Since the dawn of the computing age processor speed has been dominated
by memory speed, a phenomenon known as “the memory wall”. No matter
how many ALUs you throw onto the silicon, applications will always be
limited by the speed of access of the memory.

To solve this problem, caches were introduced and to an extent they
help to reduce the memory bandwidth issues. But they come at a considerable
price, not only in terms of the silicon real-estate they occupy, but
primarily in terms of additional latency.

The result of this is that benchmark code performance is improved,
but real code performance takes a big hit. I’d like to explain why
this is and what we can do to mitigate the effects.

What is code temperature?

In compiler terms, code is split into “hot” code which is frequently
executed and “cold” code which is executed at most once a frame.

Caches do not help game loops on the whole as by the time the loop
is re-run the caches have been flushed and all code ends up being
cold.

Cache-locking and cache affinity can help, but require O/S assistance
that is not generally available.

The anatomy of a game loop.

We all know about the kinds of computational tasks that our games
carry out in the game loop. In particular, a great deal of emphasis
is always placed on the hot loops that perform matrix stack calculations
or physics simulation, but very little is understood about cold
code which makes up the bulk of the code executed in a loop.

In fact, as compiler engineering is largely about statistics, we frequently
analyze the composition of game programs to work out where to put our
optimization work.

Developers always look the closest at their hot code as it is an easy
optimization target and in fact, most of the game code we see has had
its hot loops removed and transferred to coprocessors, which is a
largely mechanical task.

Hot code is easily identified from profile traces and as it is generally
very small, it is easy to tweak loops to improve performance, for
example by manually unrolling them or using GPGPU coding.

This tends to leave the cold code dominating the performance of the
game loop and to the developer this looks like a uniform background
noise as the “whack-a-mole” style of profile-fix-profile cycles
flatten out the hot functions.

Making cold code go faster

When we analyse the composition of game loops we find that the vast
majority of instructions are either loads, address calculations,
conditional branches and calls/returns. Floating point opeations
and general integer operations are actually very rare with less
than 1% of a typical game using vector and floating point operations.

Function prologues and epilogues are the single most identifyable
part of the code and prologues often account for 10% or more of the
execution time, mostly because the branch to the function is
mis-predicted, usually as a result of a virtual function call.

Pass-by-reference is very expensive as we need extra instructions
to store to memory and load back again. On some CPUs which have
no store forwarding mechanism, this can seriously impact performance.

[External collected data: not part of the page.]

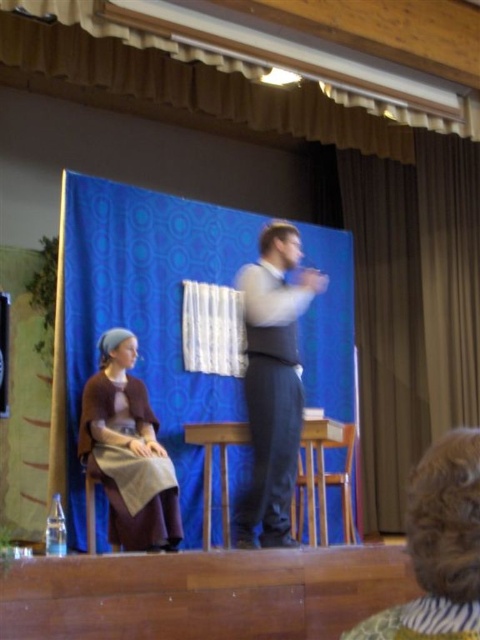 Who is positioned more to the left, wooden stool at center or matte black vest at center?

Positioned to the left is matte black vest at center.

Between wooden stool at center and matte black vest at center, which one has more height?

Standing taller between the two is wooden stool at center.

Between point (315, 445) and point (9, 312), which one is positioned in front?

Point (9, 312) is more forward.

At what (x,y) coordinates should I click in order to perform the action: click on wooden stool at center. Please return your answer as a coordinate pair (x, y). This screenshot has height=640, width=480. Looking at the image, I should click on (320, 468).

In the scene shown: Between light gray fabric vest at center and curly brown hair at lower right, which one is positioned lower?

curly brown hair at lower right is below.

Does point (261, 449) come in front of point (429, 554)?

No.

At what (x,y) coordinates should I click in order to perform the action: click on light gray fabric vest at center. Please return your answer as a coordinate pair (x, y). This screenshot has width=480, height=640. Looking at the image, I should click on (273, 381).

Does point (273, 524) come farther from viewer compared to point (172, 548)?

No, it is in front of (172, 548).

Can you confirm if light gray fabric vest at center is smaller than matte brown dress at left?

Yes.

Who is more forward, (274,456) or (149,465)?

Positioned in front is point (274,456).

Identify the location of light gray fabric vest at center. (273, 381). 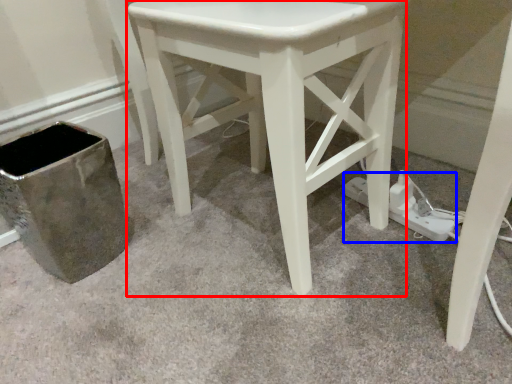 Question: Among these objects, which one is nearest to the camera, stool (highlighted by a red box) or plug (highlighted by a blue box)?

Choices:
 (A) stool
 (B) plug

Answer: (A) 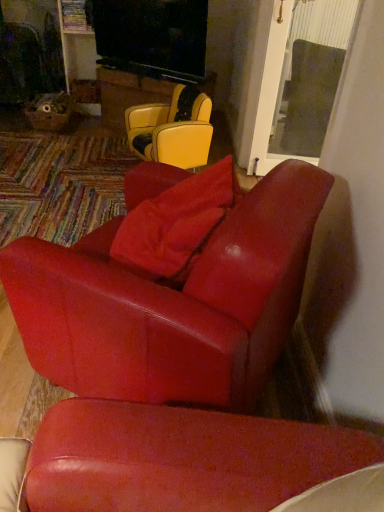 Question: Which direction should I rotate to look at matte red leather chair at center, which is the 2th chair from back to front, — up or down?

Choices:
 (A) up
 (B) down

Answer: (B)

Question: From the image's perspective, is leather yellow chair at center, arranged as the second chair when viewed from the front, beneath matte red leather chair at center, which is the 2th chair from back to front?

Choices:
 (A) no
 (B) yes

Answer: (A)

Question: From a real-world perspective, is leather yellow chair at center, the 2th chair positioned from the bottom, on matte red leather chair at center, which appears as the 1th chair when viewed from the front?

Choices:
 (A) yes
 (B) no

Answer: (B)

Question: Is leather yellow chair at center, which appears as the 1th chair when viewed from the back, directly adjacent to matte red leather chair at center, which appears as the 1th chair when viewed from the front?

Choices:
 (A) yes
 (B) no

Answer: (B)

Question: Considering the relative sizes of leather yellow chair at center, the 2th chair positioned from the bottom, and matte red leather chair at center, which appears as the 1th chair when viewed from the front, in the image provided, is leather yellow chair at center, the 2th chair positioned from the bottom, smaller than matte red leather chair at center, which appears as the 1th chair when viewed from the front,?

Choices:
 (A) yes
 (B) no

Answer: (A)

Question: Does leather yellow chair at center, the first chair positioned from the top, lie behind matte red leather chair at center, which appears as the 1th chair when viewed from the front?

Choices:
 (A) yes
 (B) no

Answer: (A)

Question: Does leather yellow chair at center, which appears as the 1th chair when viewed from the back, have a lesser width compared to matte red leather chair at center, which is the 2th chair from back to front?

Choices:
 (A) no
 (B) yes

Answer: (B)

Question: From a real-world perspective, is transparent glass door at upper right over matte red leather chair at center, which appears as the 1th chair when viewed from the front?

Choices:
 (A) no
 (B) yes

Answer: (A)

Question: Could you tell me if transparent glass door at upper right is facing matte red leather chair at center, acting as the 1th chair starting from the bottom?

Choices:
 (A) yes
 (B) no

Answer: (B)

Question: Is the position of transparent glass door at upper right more distant than that of matte red leather chair at center, which appears as the 1th chair when viewed from the front?

Choices:
 (A) no
 (B) yes

Answer: (B)

Question: From the image's perspective, is transparent glass door at upper right over matte red leather chair at center, which is the 2th chair from back to front?

Choices:
 (A) yes
 (B) no

Answer: (A)

Question: Can you see transparent glass door at upper right touching matte red leather chair at center, which appears as the 1th chair when viewed from the front?

Choices:
 (A) no
 (B) yes

Answer: (A)

Question: Is transparent glass door at upper right facing away from matte red leather chair at center, which ranks as the 2th chair in top-to-bottom order?

Choices:
 (A) yes
 (B) no

Answer: (B)

Question: Can you confirm if leather yellow chair at center, the first chair positioned from the top, is thinner than transparent glass door at upper right?

Choices:
 (A) yes
 (B) no

Answer: (A) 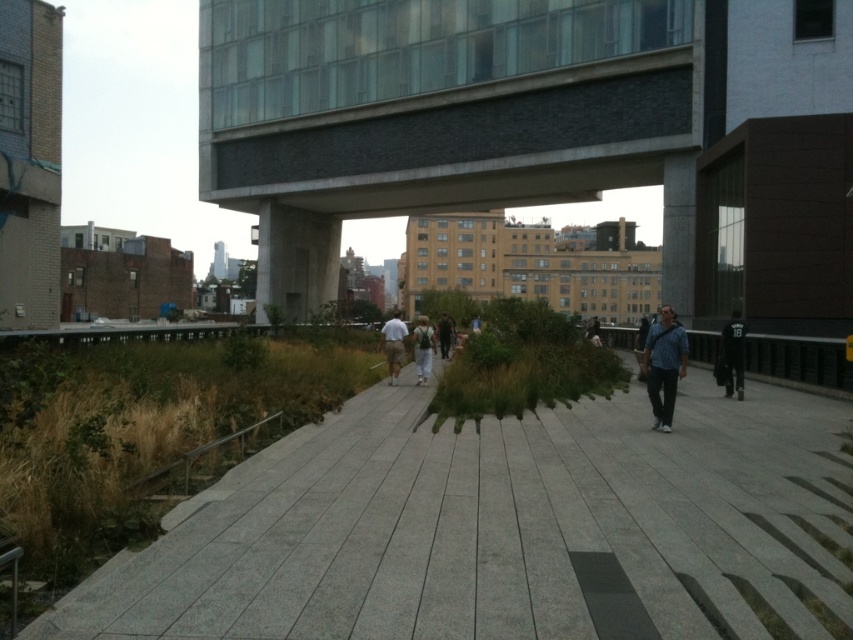 Question: Does light blue shirt at center appear on the right side of light gray fabric jacket at center?

Choices:
 (A) no
 (B) yes

Answer: (A)

Question: Estimate the real-world distances between objects in this image. Which object is closer to the blue denim jacket at right?

Choices:
 (A) dark brown leather jacket at center
 (B) gray concrete pavement at center
 (C) dark blue jersey at center

Answer: (B)

Question: Can you confirm if dark blue jersey at center is positioned to the left of light gray fabric jacket at center?

Choices:
 (A) no
 (B) yes

Answer: (A)

Question: Is glass concrete bridge at upper center closer to camera compared to light blue shirt at center?

Choices:
 (A) yes
 (B) no

Answer: (B)

Question: Which point is farther from the camera taking this photo?

Choices:
 (A) (740, 342)
 (B) (613, 440)

Answer: (A)

Question: Which point is closer to the camera?

Choices:
 (A) tap(444, 353)
 (B) tap(717, 499)

Answer: (B) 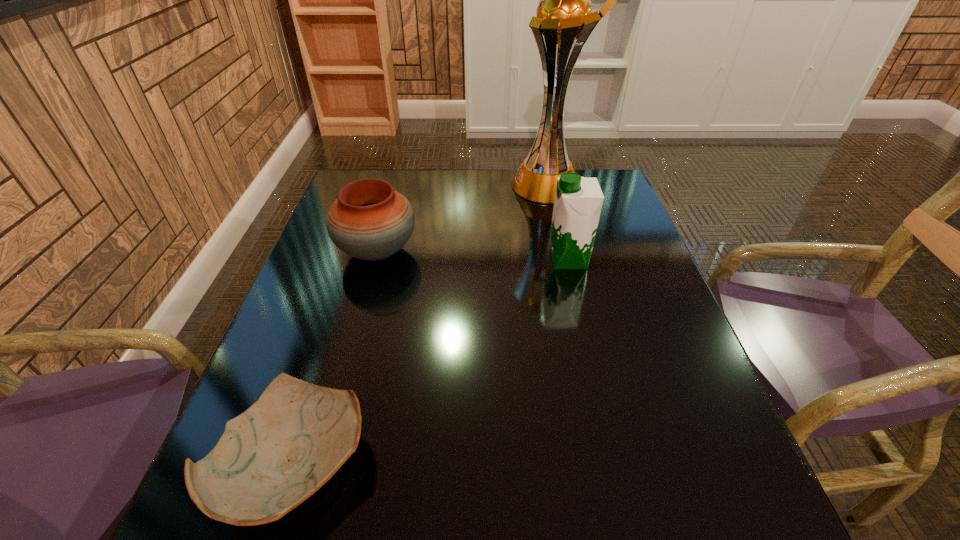 At what (x,y) coordinates should I click in order to perform the action: click on vacant space at the far left corner of the desktop. Please return your answer as a coordinate pair (x, y). Image resolution: width=960 pixels, height=540 pixels. Looking at the image, I should click on (386, 172).

At what (x,y) coordinates should I click in order to perform the action: click on free space that is in between the farthest object and the third tallest object. Please return your answer as a coordinate pair (x, y). Looking at the image, I should click on (463, 219).

Identify the location of free space between the farthest object and the third tallest object. (463, 219).

Where is `vacant area that lies between the tallest object and the taller pottery`? The image size is (960, 540). vacant area that lies between the tallest object and the taller pottery is located at coordinates (463, 219).

At what (x,y) coordinates should I click in order to perform the action: click on free space between the second tallest object and the farther pottery. Please return your answer as a coordinate pair (x, y). Image resolution: width=960 pixels, height=540 pixels. Looking at the image, I should click on (473, 255).

The image size is (960, 540). What are the coordinates of `vacant region between the taller pottery and the third shortest object` in the screenshot? It's located at (473, 255).

At what (x,y) coordinates should I click in order to perform the action: click on object that ranks as the second closest to the third shortest object. Please return your answer as a coordinate pair (x, y). Looking at the image, I should click on (369, 220).

Locate an element on the screen. The image size is (960, 540). the second closest object to the trophy is located at coordinates (369, 220).

The image size is (960, 540). I want to click on free space that satisfies the following two spatial constraints: 1. on the front-facing side of the tallest object; 2. on the front side of the taller pottery, so click(562, 252). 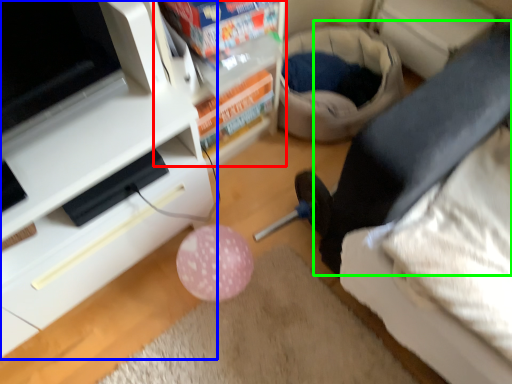 Question: Which object is positioned closest to shelf (highlighted by a red box)? Select from furniture (highlighted by a blue box) and leg (highlighted by a green box).

Choices:
 (A) furniture
 (B) leg

Answer: (A) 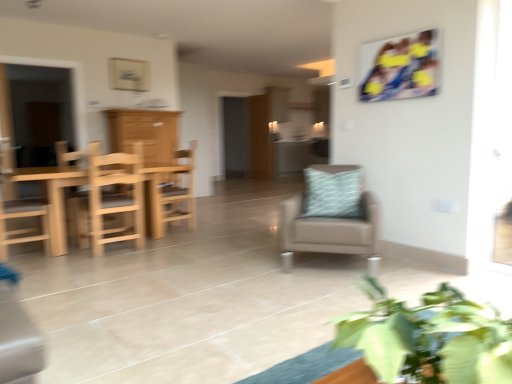 In order to click on wooden door at center in this screenshot , I will do `click(260, 138)`.

This screenshot has width=512, height=384. What do you see at coordinates (37, 112) in the screenshot?
I see `wooden table at left` at bounding box center [37, 112].

This screenshot has height=384, width=512. What are the coordinates of `wooden cabinet at left` in the screenshot? It's located at (145, 133).

Describe the element at coordinates (331, 216) in the screenshot. I see `suede beige chair at center, arranged as the 1th chair when viewed from the right` at that location.

At what (x,y) coordinates should I click in order to perform the action: click on wooden door at center. Please return your answer as a coordinate pair (x, y). The height and width of the screenshot is (384, 512). Looking at the image, I should click on (260, 138).

Is light brown wooden chair at left, arranged as the 1th chair when viewed from the left, located within light blue textured pillow at center?

No, light brown wooden chair at left, arranged as the 1th chair when viewed from the left, is not a part of light blue textured pillow at center.

What's the angular difference between light blue textured pillow at center and light brown wooden chair at left, the 4th chair positioned from the right,'s facing directions?

They differ by 136 degrees in their facing directions.

Which of these two, light blue textured pillow at center or light brown wooden chair at left, the 4th chair positioned from the right, stands shorter?

light blue textured pillow at center is shorter.

Which point is more forward, (341, 168) or (47, 216)?

The point (341, 168) is closer.

Image resolution: width=512 pixels, height=384 pixels. I want to click on the 3rd chair in front when counting from the wooden cabinet at left, so (19, 212).

In terms of width, does wooden cabinet at left look wider or thinner when compared to light brown wooden chair at left, arranged as the 1th chair when viewed from the left?

wooden cabinet at left is wider than light brown wooden chair at left, arranged as the 1th chair when viewed from the left.

Is wooden cabinet at left positioned far away from light brown wooden chair at left, the 4th chair positioned from the right?

Absolutely, wooden cabinet at left is distant from light brown wooden chair at left, the 4th chair positioned from the right.

From a real-world perspective, who is located lower, natural wood chair at left, acting as the 2th chair starting from the left, or green leafy plant at lower right?

natural wood chair at left, acting as the 2th chair starting from the left.

Is natural wood chair at left, positioned as the 3th chair in right-to-left order, positioned beyond the bounds of green leafy plant at lower right?

Yes, natural wood chair at left, positioned as the 3th chair in right-to-left order, is outside of green leafy plant at lower right.

Which of these two, natural wood chair at left, positioned as the 3th chair in right-to-left order, or green leafy plant at lower right, stands shorter?

green leafy plant at lower right.

Does natural wood chair at left, positioned as the 3th chair in right-to-left order, have a larger size compared to green leafy plant at lower right?

Correct, natural wood chair at left, positioned as the 3th chair in right-to-left order, is larger in size than green leafy plant at lower right.

Is green leafy plant at lower right outside of light brown wooden chair at left, arranged as the 1th chair when viewed from the left?

green leafy plant at lower right lies outside light brown wooden chair at left, arranged as the 1th chair when viewed from the left,'s area.

Is green leafy plant at lower right at the right side of light brown wooden chair at left, arranged as the 1th chair when viewed from the left?

Correct, you'll find green leafy plant at lower right to the right of light brown wooden chair at left, arranged as the 1th chair when viewed from the left.

From a real-world perspective, is green leafy plant at lower right beneath light brown wooden chair at left, arranged as the 1th chair when viewed from the left?

No.

Who is taller, green leafy plant at lower right or light brown wooden chair at left, the 4th chair positioned from the right?

light brown wooden chair at left, the 4th chair positioned from the right, is taller.

Which object is further away from the camera, light brown wooden table at left or green leafy plant at lower right?

light brown wooden table at left is more distant.

Would you say light brown wooden table at left is a long distance from green leafy plant at lower right?

Yes, light brown wooden table at left and green leafy plant at lower right are located far from each other.

From the image's perspective, is light brown wooden table at left located above or below green leafy plant at lower right?

light brown wooden table at left is situated higher than green leafy plant at lower right in the image.

Would you say light brown wooden table at left is inside or outside green leafy plant at lower right?

light brown wooden table at left is located beyond the bounds of green leafy plant at lower right.

Is natural wood chair at left, acting as the 2th chair starting from the left, touching wooden table at left?

natural wood chair at left, acting as the 2th chair starting from the left, and wooden table at left are clearly separated.

Considering the sizes of objects natural wood chair at left, positioned as the 3th chair in right-to-left order, and wooden table at left in the image provided, who is taller, natural wood chair at left, positioned as the 3th chair in right-to-left order, or wooden table at left?

With more height is wooden table at left.

There is a wooden table at left. In order to click on the 2nd chair below it (from the image's perspective) in this screenshot , I will do `click(108, 199)`.

Considering the positions of objects natural wood chair at left, acting as the 2th chair starting from the left, and wooden table at left in the image provided, who is more to the left, natural wood chair at left, acting as the 2th chair starting from the left, or wooden table at left?

Positioned to the left is wooden table at left.

From a real-world perspective, between light brown wooden table at left and light brown wooden chair at left, the 4th chair positioned from the right, who is vertically higher?

From a 3D spatial view, light brown wooden chair at left, the 4th chair positioned from the right, is above.

Can you see light brown wooden table at left touching light brown wooden chair at left, the 4th chair positioned from the right?

light brown wooden table at left and light brown wooden chair at left, the 4th chair positioned from the right, are clearly separated.

In terms of height, does light brown wooden table at left look taller or shorter compared to light brown wooden chair at left, the 4th chair positioned from the right?

Considering their sizes, light brown wooden table at left has less height than light brown wooden chair at left, the 4th chair positioned from the right.

Considering their positions, is light brown wooden table at left located in front of or behind light brown wooden chair at left, the 4th chair positioned from the right?

light brown wooden table at left is in front of light brown wooden chair at left, the 4th chair positioned from the right.

This screenshot has width=512, height=384. Identify the location of pillow on the right of light brown wooden chair at left, the 4th chair positioned from the right. (333, 192).

In order to click on the 2nd chair counting from the left side of the wooden cabinet at left in this screenshot , I will do `click(19, 212)`.

Based on their spatial positions, is suede beige chair at center, arranged as the 1th chair when viewed from the right, or green leafy plant at lower right closer to natural wood chair at left, acting as the 2th chair starting from the left?

suede beige chair at center, arranged as the 1th chair when viewed from the right.

Which object lies further to the anchor point wooden door at center, wooden chair at center, which is the 2th chair from right to left, or wooden cabinet at left?

wooden chair at center, which is the 2th chair from right to left, is positioned further to the anchor wooden door at center.

Considering their positions, is suede beige chair at center, arranged as the 1th chair when viewed from the right, positioned closer to green leafy plant at lower right than light brown wooden table at left?

suede beige chair at center, arranged as the 1th chair when viewed from the right.

Which object lies further to the anchor point wooden cabinet at left, natural wood chair at left, positioned as the 3th chair in right-to-left order, or light brown wooden chair at left, the 4th chair positioned from the right?

light brown wooden chair at left, the 4th chair positioned from the right.

Estimate the real-world distances between objects in this image. Which object is closer to wooden table at left, wooden cabinet at left or light brown wooden table at left?

Among the two, wooden cabinet at left is located nearer to wooden table at left.

From the image, which object appears to be farther from light brown wooden chair at left, arranged as the 1th chair when viewed from the left, wooden chair at center, which is counted as the 3th chair, starting from the left, or wooden cabinet at left?

wooden cabinet at left.

Consider the image. When comparing their distances from wooden chair at center, which is the 2th chair from right to left, does light blue textured pillow at center or wooden cabinet at left seem closer?

wooden cabinet at left is closer to wooden chair at center, which is the 2th chair from right to left.

When comparing their distances from suede beige chair at center, arranged as the 1th chair when viewed from the right, does wooden chair at center, which is counted as the 3th chair, starting from the left, or light brown wooden chair at left, the 4th chair positioned from the right, seem further?

Among the two, light brown wooden chair at left, the 4th chair positioned from the right, is located further to suede beige chair at center, arranged as the 1th chair when viewed from the right.

Identify the location of table positioned between green leafy plant at lower right and natural wood chair at left, acting as the 2th chair starting from the left, from near to far. (54, 198).

Identify the location of table between green leafy plant at lower right and wooden cabinet at left along the z-axis. (54, 198).

Find the location of `pillow between green leafy plant at lower right and wooden door at center along the z-axis`. pillow between green leafy plant at lower right and wooden door at center along the z-axis is located at coordinates (333, 192).

Image resolution: width=512 pixels, height=384 pixels. What are the coordinates of `cabinetry located between wooden chair at center, which is the 2th chair from right to left, and wooden door at center in the depth direction` in the screenshot? It's located at (145, 133). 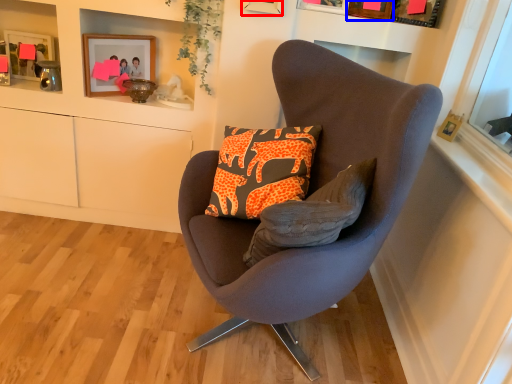 Question: Which point is further to the camera, picture frame (highlighted by a red box) or picture frame (highlighted by a blue box)?

Choices:
 (A) picture frame
 (B) picture frame

Answer: (B) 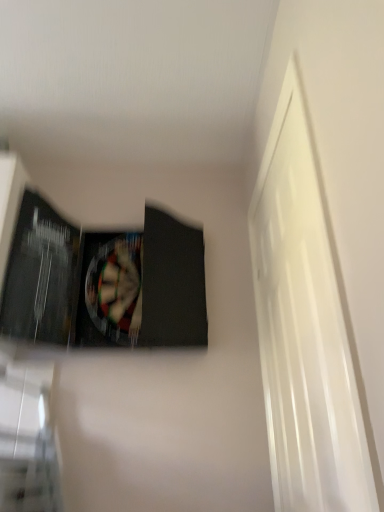 This screenshot has width=384, height=512. What do you see at coordinates (307, 328) in the screenshot? I see `white glossy door at right` at bounding box center [307, 328].

Measure the distance between point [318,509] and camera.

The depth of point [318,509] is 1.03 meters.

Locate an element on the screen. white glossy door at right is located at coordinates (307, 328).

The height and width of the screenshot is (512, 384). What do you see at coordinates (103, 282) in the screenshot? I see `matte black paperback book at upper left` at bounding box center [103, 282].

This screenshot has width=384, height=512. Identify the location of matte black paperback book at upper left. (103, 282).

The width and height of the screenshot is (384, 512). I want to click on white glossy door at right, so click(307, 328).

Considering the relative positions of matte black paperback book at upper left and white glossy door at right in the image provided, is matte black paperback book at upper left to the left of white glossy door at right from the viewer's perspective?

Yes.

Who is more distant, matte black paperback book at upper left or white glossy door at right?

matte black paperback book at upper left is behind.

Is point (196, 250) closer or farther from the camera than point (356, 445)?

Point (196, 250).

From the image's perspective, which one is positioned higher, matte black paperback book at upper left or white glossy door at right?

From the image's view, matte black paperback book at upper left is above.

From a real-world perspective, is matte black paperback book at upper left positioned over white glossy door at right based on gravity?

Indeed, from a real-world perspective, matte black paperback book at upper left stands above white glossy door at right.

In terms of width, does matte black paperback book at upper left look wider or thinner when compared to white glossy door at right?

Clearly, matte black paperback book at upper left has more width compared to white glossy door at right.

Considering the sizes of objects matte black paperback book at upper left and white glossy door at right in the image provided, who is taller, matte black paperback book at upper left or white glossy door at right?

With more height is white glossy door at right.

Based on the photo, does matte black paperback book at upper left have a larger size compared to white glossy door at right?

Yes, matte black paperback book at upper left is bigger than white glossy door at right.

Based on the photo, would you say matte black paperback book at upper left is outside white glossy door at right?

Yes, matte black paperback book at upper left is located beyond the bounds of white glossy door at right.

Is matte black paperback book at upper left next to white glossy door at right?

No.

Is matte black paperback book at upper left facing towards white glossy door at right?

No.

How many degrees apart are the facing directions of matte black paperback book at upper left and white glossy door at right?

They differ by 88.7 degrees in their facing directions.

How much distance is there between matte black paperback book at upper left and white glossy door at right?

matte black paperback book at upper left and white glossy door at right are 22.90 inches apart from each other.

The width and height of the screenshot is (384, 512). There is a white glossy door at right. Find the location of `paperback book above it (from a real-world perspective)`. paperback book above it (from a real-world perspective) is located at coordinates (103, 282).

Considering the positions of objects white glossy door at right and matte black paperback book at upper left in the image provided, who is more to the right, white glossy door at right or matte black paperback book at upper left?

Positioned to the right is white glossy door at right.

Which object is further away from the camera, white glossy door at right or matte black paperback book at upper left?

matte black paperback book at upper left.

Is point (311, 400) positioned in front of point (32, 325)?

Yes, point (311, 400) is closer to viewer.

From the image's perspective, which is below, white glossy door at right or matte black paperback book at upper left?

white glossy door at right, from the image's perspective.

From a real-world perspective, which object rests below the other?

white glossy door at right is physically lower.

Between white glossy door at right and matte black paperback book at upper left, which one has larger width?

With larger width is matte black paperback book at upper left.

Considering the sizes of white glossy door at right and matte black paperback book at upper left in the image, is white glossy door at right taller or shorter than matte black paperback book at upper left?

white glossy door at right is taller than matte black paperback book at upper left.

Between white glossy door at right and matte black paperback book at upper left, which one has smaller size?

With smaller size is white glossy door at right.

Choose the correct answer: Is white glossy door at right inside matte black paperback book at upper left or outside it?

white glossy door at right is not inside matte black paperback book at upper left, it's outside.

Are white glossy door at right and matte black paperback book at upper left located far from each other?

No.

Is white glossy door at right oriented away from matte black paperback book at upper left?

No, matte black paperback book at upper left is not at the back of white glossy door at right.

How different are the orientations of white glossy door at right and matte black paperback book at upper left in degrees?

88.7 degrees.

At what (x,y) coordinates should I click in order to perform the action: click on window located underneath the matte black paperback book at upper left (from a real-world perspective). Please return your answer as a coordinate pair (x, y). Looking at the image, I should click on (307, 328).

Where is `window below the matte black paperback book at upper left (from a real-world perspective)`? The height and width of the screenshot is (512, 384). window below the matte black paperback book at upper left (from a real-world perspective) is located at coordinates (307, 328).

A good linker should provide an option to sort by call order. This has
the side effect of minimizing cross-page branches and reducing iCache
pollution. Block reordering within cold functions can also help, but
the heuristics are different from hot code block reordering common in
GCC and other compilers.

Interrupt handlers and O/S activity is also a common cause of cold code
slowdown. If you catch your audio programmers using sleep(), you
should engage in a program of re-education as any O/S call will
be a cache-killer.

On the whole we find the best way to improve cold code performance
is to reduce code size in all but the hottest parts of the code.

What your compiler can do for you.

The science of cold code optimisation is still in its infancy,
so the contributions that current compiler technology can give
are still very limited.

You can write smaller code, for instance, but this is very
difficult even for experienced programmers. Making game logic
data-driven is a good step in the right direction.

On Intel and ARM platforms there are a limited set of code size
reducing optimizations associated with -Os (/Os) groups.

If you are building on windows you may find that your whole
project will run faster on -Os, even the hot loops.

The Thumb-2 instruction set has been a great boost to lowering
code size on mobile devices. Many instructions are 16 bit
and if the compiler has good register allocation algorithms
(and I don’t mean Chaitin-Briggs!) then it is possible to
choose the maximum number of 16 bit instructions in a function.

Register allocation is the focus for my current commercial
work with an estimated 10% performance gain to be had
in some real-code cases.

Scripting

Ironically, scripted code can often run as fast as C++ code
in cold cases. This is why Java JITs often do not compile
functions until they have been proved to be hot.

A good bytecode can be more compact than the machine code
of the processor, and scripting engines can pull many tricks
to batch up opcodes.

This suits the general trend for migrating games towards
dynamic languages.

Dynamic languages are also easier to execute in parallel
and the data layout can be changed to improve performance.
A large part of compiler optimization effort is going into
the optimization of dynamic languages such as Lua and Python.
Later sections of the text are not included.